The proceedings were described as a sham by many rights organisations, which viewed them as retribution for the activists’ stance against the looting of Congolese oil revenues.
A Nov. 14, 2006 press release from Global Witness noted, for instance, that the men were put on trial “despite the fact that their international funders have categorically denied any mismanagement, and the pre-trial investigation dropped a charge of misappropriation for lack of evidence.” (Global Witness is an NGO headquartered in London that reveals instances of corrupt exploitation of natural resources.)
Mackosso points out that government’s 2007 budget assumes a rate of 45 dollars per barrel of oil, even though the commodity has been selling for much more: on Friday, crude rose to over 94 dollars a barrel in European trading. “Where is the balance of this money going?” he asks.
For their part, authorities claim the surplus profits – 303 million dollars for 2005, and 512 million dollars for 2006 – are in a stabilisation fund at the central bank.
Mounzéo has estimated Congo’s 2006 earnings from oil at about 2.5 billion dollars. For over three decades, oil has been the mainstay of the economy, accounting for most of the budget; it is also Congo’s principal export.
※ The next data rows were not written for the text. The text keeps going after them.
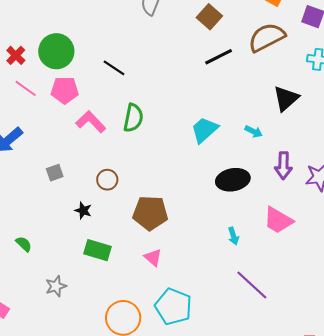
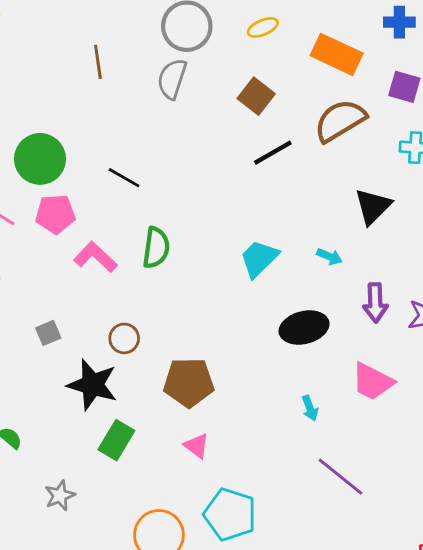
black star: (83, 211) -> (92, 385), size x2.0
green rectangle: (97, 250) -> (116, 440), turned -72

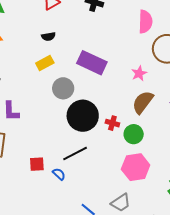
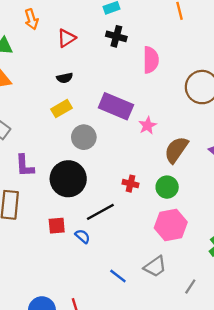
pink semicircle: (145, 22) -> (151, 60), moved
pink star: (139, 73) -> (148, 125), moved
black circle: (83, 116) -> (68, 179), moved
red cross: (112, 123) -> (131, 184), moved

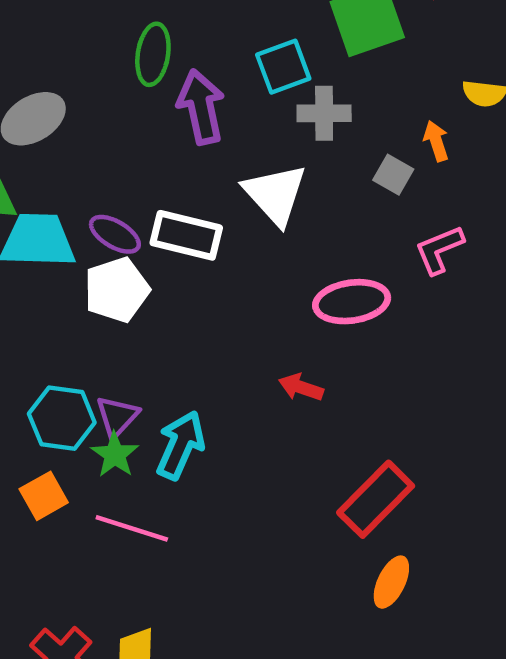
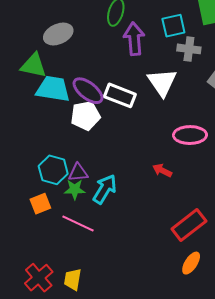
purple ellipse: (115, 234) -> (88, 91), size x1.4
purple triangle: (117, 416) -> (78, 172), turned 35
green star: (115, 455) -> (75, 189), turned 30

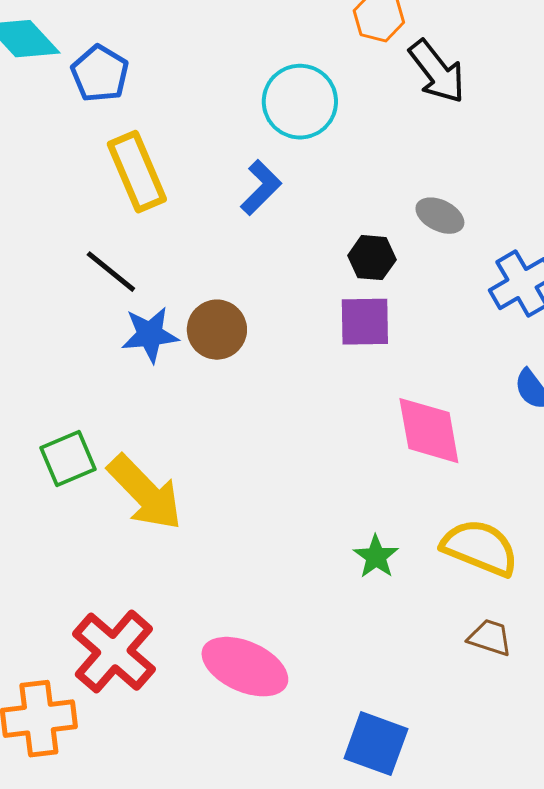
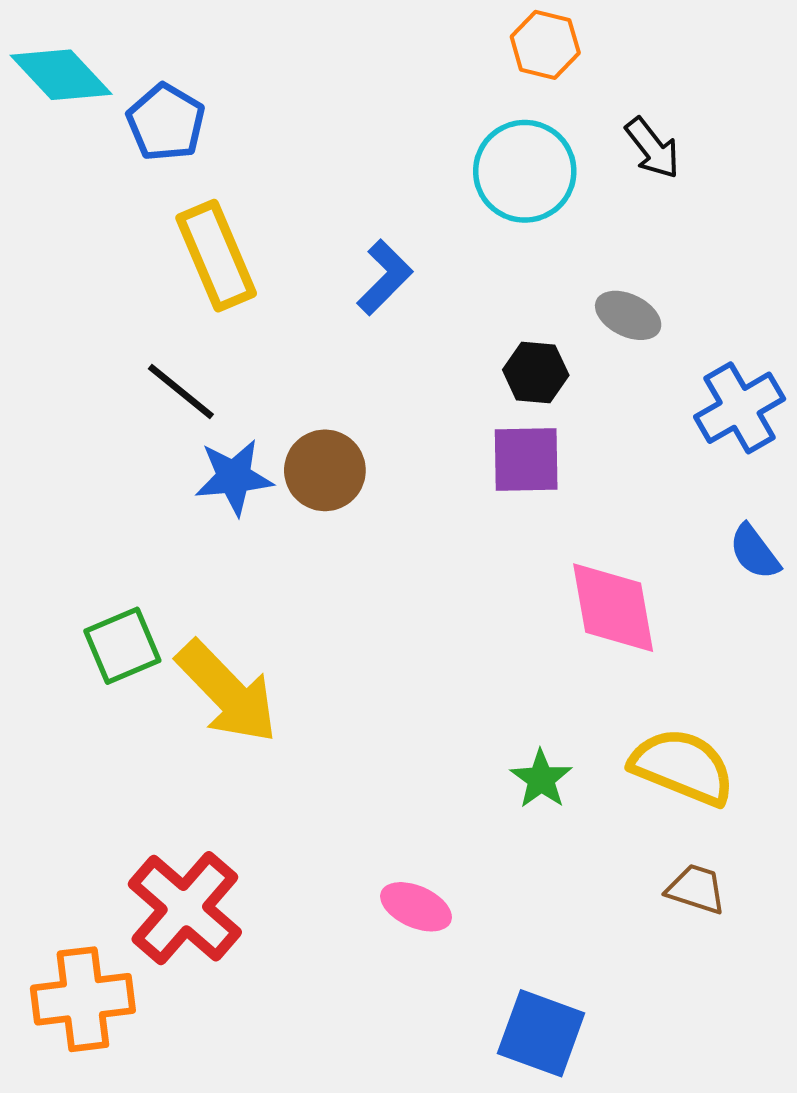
black arrow: (437, 72) -> (653, 148), moved, size x0.7
cyan circle: (300, 102) -> (525, 171), moved
pink ellipse: (245, 667) -> (416, 907), moved, size x0.6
Brazzaville’s commitment to rooting out graft in the oil sector may also be tested in its willingness to follow a corruption trail that apparently leads to the family of the president himself.
Earlier this year, Global Witness published documents that, according to the group, suggest illicit expenditure of oil revenues by the president’s son, Denis Christel Sassou-Nguesso, and by Blaise Elenga of Cotrade – a governmental agency that sells Congolese oil. Christel Sassou-Nguesso later made an unsuccessful bid in the London High Court to have the NGO remove the information from its website.
According to an Aug. 15 press release from Global Witness, the two men “spent hundreds of thousands of dollars on what seem to be personal items, including designer brands. The bills were paid by companies which appear to have received, via other shell companies, money related to Congo’s oil sales.”
This apparent instance of luxurious living contrasts sharply with the daily reality of most Congolese. Official figures published in July indicate that 51 percent of the country’s three million citizens make do on less than a dollar a day (2004 statistics from the World Bank indicated that 70 percent of people lived below the poverty line).
The extent to which graft has taken hold in Congo was also indicated by the 2007 Corruption Perceptions Index, published by Berlin-based watchdog Transparency International. Congo tied with several other countries at 150th position; 179 states were ranked on the list.
Sylvestre Ossiala, head of a parliamentary commission on economy and finance, admits to “errors” in the negotiation of petrol contracts.
But, he claims certain front companies are formed to prevent Congolese petrol cargoes from being seized by vulture funds: firms which acquire the debts of poor countries cheaply, later suing for the full amount of debt as well as interest owed on it. Substantial amounts of Congolese debt are owed to commercial lenders.
“We must camouflage ourselves to avoid losing everything,” Ossiala says, noting that civil society should be more prompt in exposing wrongdoing within the oil sector – not when “when you can no longer correct errors”.
Anger at Congo’s oil-related injustices has also contributed to the rash of conflicts that the country has experienced since the 1990s.
Ironically, the commodity that this country produces so much of is not even regularly available to its citizens. Fuel and paraffin shortages are often experienced – and last year transporters went on strike to protest against an increase in the price of petrol, now selling at about a dollar per litre.
“Our paraffin can no longer…be found on the market. A litre presently costs 1,000 CFA francs (about two dollars). This is hard in a country where electricity is also scarce,” Pamela Ngoma, a teacher in the coastal town and economic capital of Pointe-Noire, told IPS.
“A minority in power monopolises all the wealth and dismisses the majority that slave away in misery. What are we doing with our petrol?”